They’re through with me, resuming some previous conversation, and I hear Terry Sullivan say, “This is a great space. Of course, it would pretty much have to be gutted to make room for the machinery. Those ovens are … amazing. I can’t believe they’re still working. They should be in a museum.”
I head for the back door, ripping my apron off over my head.
“Hey, where d’ya think you’re goin’, missy?”
“Your turn to clean up.” I throw the apron in the basket and make myself scarce, leaving Linda to stare after me.
I can’t go back to the apartment. My mind is spinning like one of those gyroscope toys. Sleep is out of the question, so I just start walking.
By summer’s end, I didn’t want to go home from Toulouse. I suppose it was partly just the dread of real life that you always feel when you come back from a trip someplace wonderful. But there was something else—an awareness. I’d discovered the existence of a world that was at once foreign and familiar. I wanted to stay in it. I wanted to walk every morning to the boulangerie in the heavy, sweet air that lingered under the plane trees.
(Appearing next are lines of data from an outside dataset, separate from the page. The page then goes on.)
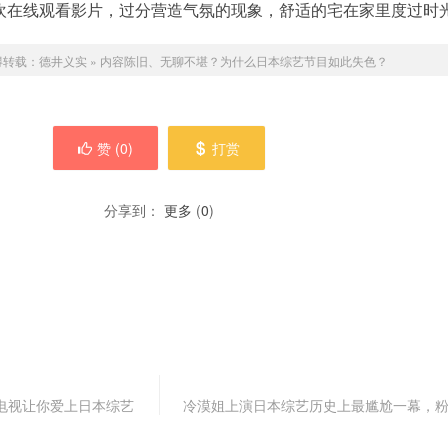
欢在线观看影片，过分营造气氛的现象，舒适的宅在家里度过时
得转载：
德井义实
»
内容陈旧、无聊不堪？为什么日本综艺节目如此失色？
赞 (
0
)
打赏
分享到：
更多
(
0
)
猫眼电视让你爱上日本综艺
冷漠姐上演日本综艺历史上最尴尬一幕，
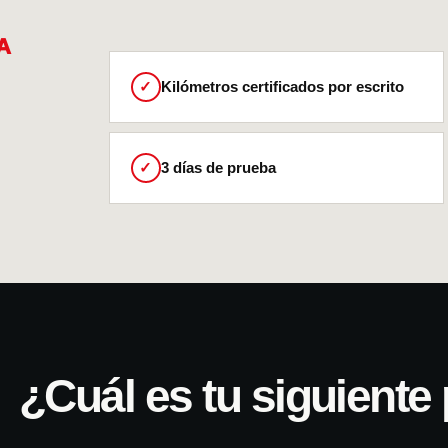
A
✓
Kilómetros certificados por escrito
✓
3 días de prueba
¿Cuál es tu siguiente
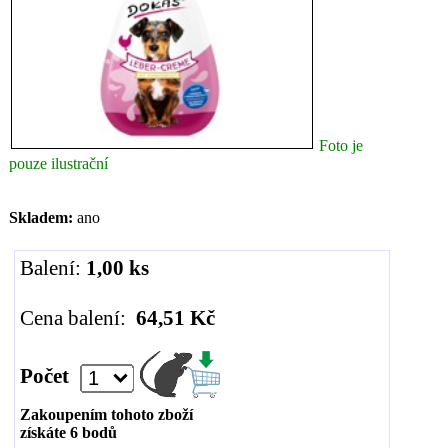
Foto je
pouze ilustrační
Skladem:
ano
Balení:
1,00 ks
Cena balení:
64,51 Kč
Počet
Zakoupením tohoto zboží
získáte
6
bodů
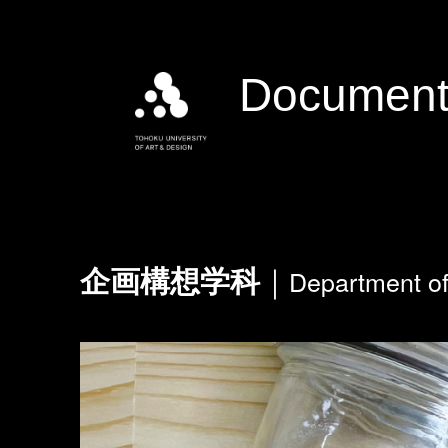
Document
Department of
企画構想学科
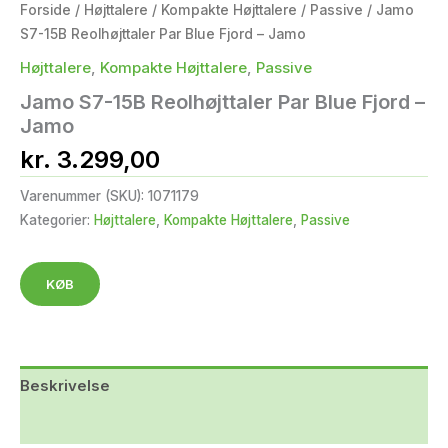
Forside
/
Højttalere
/
Kompakte Højttalere
/
Passive
/ Jamo
S7-15B Reolhøjttaler Par Blue Fjord – Jamo
Højttalere
,
Kompakte Højttalere
,
Passive
Jamo S7-15B Reolhøjttaler Par Blue Fjord –
Jamo
kr.
3.299,00
Varenummer (SKU):
1071179
Kategorier:
Højttalere
,
Kompakte Højttalere
,
Passive
KØB
Beskrivelse
Yderligere information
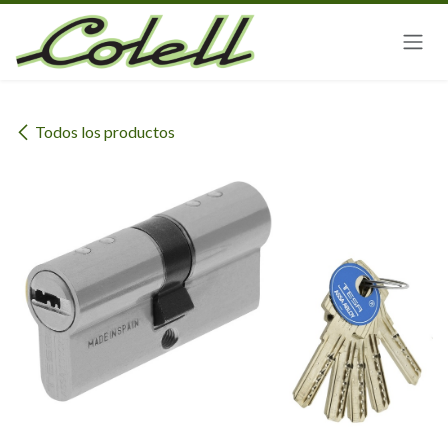
Ir al contenido
Todos los productos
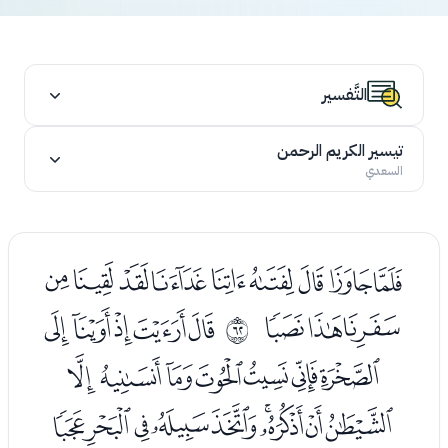
التَّفسير
تيسير الكريم الرحمن
السعدي
ﭑﭒﭓﭔﭕﭖﭗﭘﭙ
ﭚﭛﭜ
ﭞﭟﭠﭡﭢ
ﰽ
ﭣﭤﭥﭦﭧﭨﭩ
ﭪﭫﭬﭭﭮﭯﭰﭱﭲ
To enter through the back door, an initiate. To feel the blasting heat of the ovens, smell the toasty-caramel smell of a hundred perfectly cooked loaves, to hear the steam sing as it escaped the crackling crust. I wanted to watch the hypnotic motion of the giant kneader blades, feel the cool, rounded dough under my hands.
I could quit UCLA and go to cooking school. I could work as a baker if that’s what I wanted. There was no reason not to. Except that I knew I wouldn’t. I would go home and run headlong into all the forces of my old, comfortable life pushing against me. I wasn’t strong enough to make it happen. The knowledge was utterly depressing.
A horn blares, startling me.
“Hey, excuse me. Could you get out of the driveway?”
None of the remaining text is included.